Unnamed: 0_level_0,rating,rating
Unnamed: 0_level_1,size,mean
title,Unnamed: 1_level_2,Unnamed: 2_level_2
"Close Shave, A (1995)",112,4.491071
Schindler's List (1993),298,4.466443
"Wrong Trousers, The (1993)",118,4.466102
Casablanca (1942),243,4.45679
"Shawshank Redemption, The (1994)",283,4.44523
Rear Window (1954),209,4.38756
"Usual Suspects, The (1995)",267,4.385768
Star Wars (1977),584,4.359589
12 Angry Men (1957),125,4.344
Citizen Kane (1941),198,4.292929


## Merge Rating-Score Data With Similarity-Score Data
Let's join this data with our original set of similar movies to Star Wars:

In [16]:
# Updated for newer Pandas releases that don't allow merging between different levels; we must flatten it first now.
mappedColumnsMoviestat=movieStats[popularMovies]
mappedColumnsMoviestat.columns=[f'{i}|{j}' if j != '' else f'{i}' for i,j in mappedColumnsMoviestat.columns]

# Temp DF for previewing with "head()"
# AND for sorting below
mappedColumnsMoviestatDF = mappedColumnsMoviestat.join(pd.DataFrame(movieSimilarityScores, columns=['similarity']))
mappedColumnsMoviestatDF.head()

Unnamed: 0_level_0,rating|size,rating|mean,similarity
title,Unnamed: 1_level_1,Unnamed: 2_level_1,Unnamed: 3_level_1
101 Dalmatians (1996),109,2.908257,0.211132
12 Angry Men (1957),125,4.344,0.184289
2001: A Space Odyssey (1968),259,3.969112,0.230884
Absolute Power (1997),127,3.370079,0.08544
"Abyss, The (1989)",151,3.589404,0.203709


And, sort these new results by similarity score.

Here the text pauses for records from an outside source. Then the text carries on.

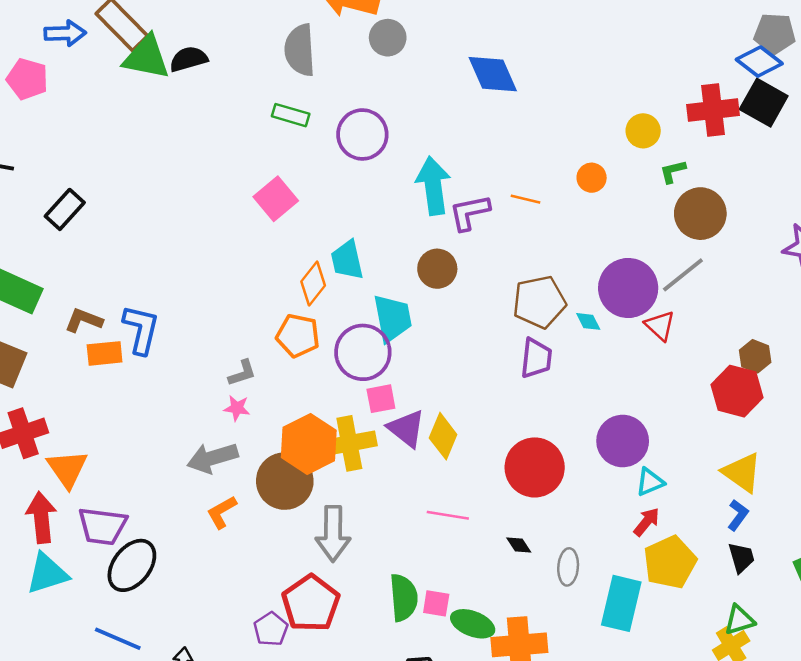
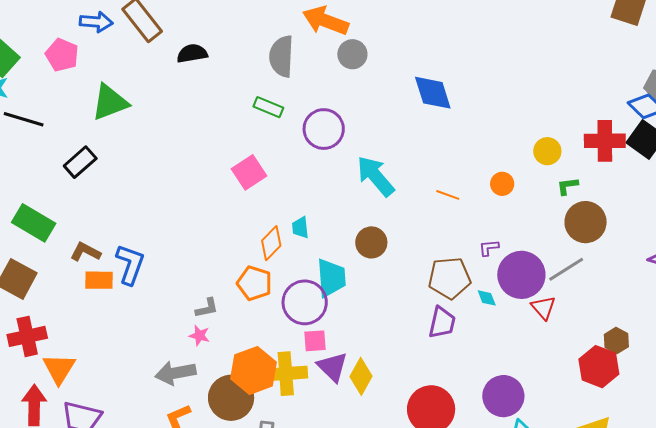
green triangle: (146, 57) -> (110, 102), moved, turned -39
cyan arrow: (433, 186) -> (376, 176), turned -39
purple L-shape: (469, 212) -> (489, 248), moved, size x0.6
cyan trapezoid: (347, 260) -> (300, 228), size x0.7

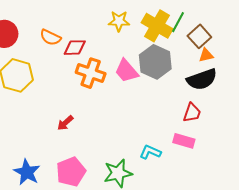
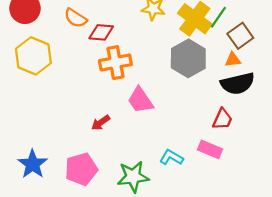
orange triangle: (206, 55) -> (233, 60), moved
pink trapezoid: (127, 71) -> (140, 100), moved
orange cross: (91, 73) -> (115, 63), turned -36
red arrow: (65, 123) -> (101, 123), moved

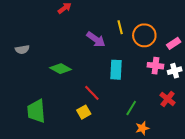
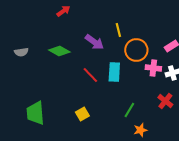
orange circle: (144, 35) -> (136, 50), moved
green diamond: (61, 69) -> (59, 51), moved
red line: (92, 93) -> (90, 75), moved

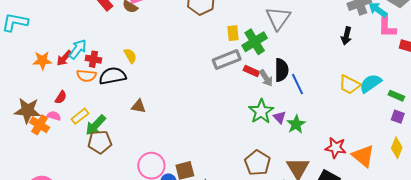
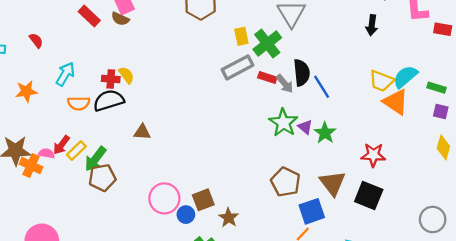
red arrow: (64, 58) -> (61, 145), moved
red cross: (93, 59) -> (111, 79), moved
red semicircle: (61, 97) -> (36, 41), moved, turned -64
orange triangle: (363, 156) -> (396, 102), moved

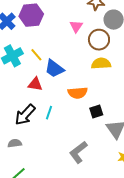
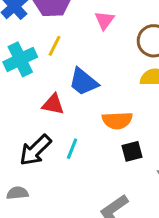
pink triangle: (76, 26) -> (104, 20), moved
yellow line: (36, 55) -> (54, 46), moved, turned 64
black square: (96, 112) -> (132, 151), moved

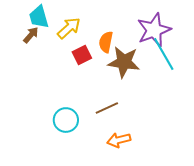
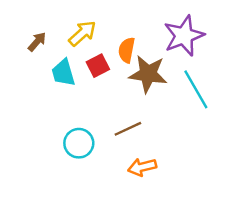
cyan trapezoid: (39, 17) -> (63, 73), moved
cyan line: (164, 54) -> (196, 89), moved

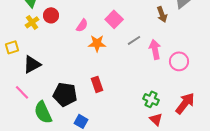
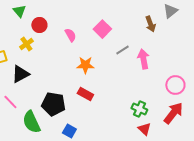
yellow cross: (32, 22) -> (26, 44), moved
pink semicircle: (82, 25) -> (70, 35), turned -64
orange star: (97, 43) -> (85, 65), moved
pink circle: (179, 61) -> (175, 85), moved
red rectangle: (97, 84) -> (85, 94), turned -42

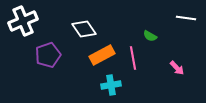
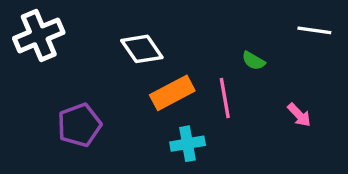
purple pentagon: (48, 55) -> (79, 125), moved

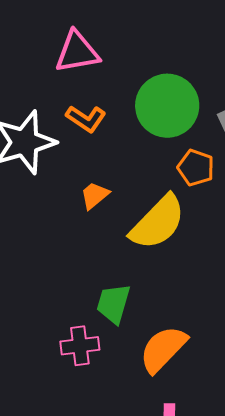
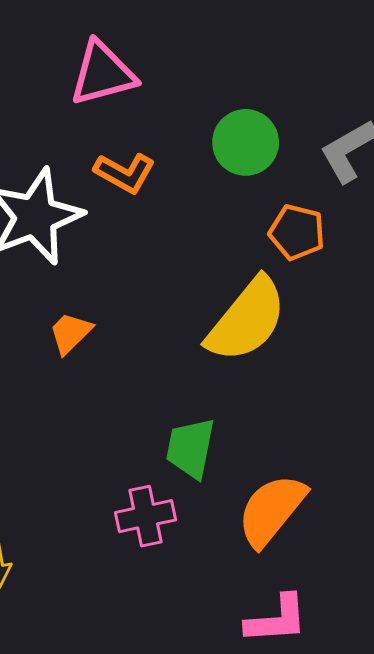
green circle: (167, 106) -> (246, 142), size x0.7
orange trapezoid: (95, 195) -> (70, 333), moved

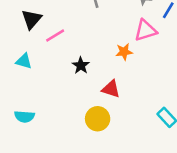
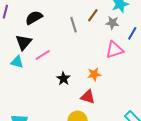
orange star: (124, 52) -> (94, 74), moved
cyan triangle: (24, 61) -> (17, 62), moved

That's more like it!

In [17]:
mappedColumnsMoviestatDF.sort_values(['similarity'], ascending=False)[:15]

Unnamed: 0_level_0,rating|size,rating|mean,similarity
title,Unnamed: 1_level_1,Unnamed: 2_level_1,Unnamed: 3_level_1
Star Wars (1977),584,4.359589,1.0
"Empire Strikes Back, The (1980)",368,4.206522,0.748353
Return of the Jedi (1983),507,4.00789,0.672556
Raiders of the Lost Ark (1981),420,4.252381,0.536117
Austin Powers: International Man of Mystery (1997),130,3.246154,0.377433
"Sting, The (1973)",241,4.058091,0.367538
Indiana Jones and the Last Crusade (1989),331,3.930514,0.350107
Pinocchio (1940),101,3.673267,0.347868
"Frighteners, The (1996)",115,3.234783,0.332729
L.A. Confidential (1997),297,4.161616,0.319065


Ideally we'd also filter out the movie we started from - of course Star Wars is 100% similar to itself. But otherwise these results aren't bad.

## Activity

100 was an arbitrarily chosen cutoff. Try different values - what effect does it have on the end results?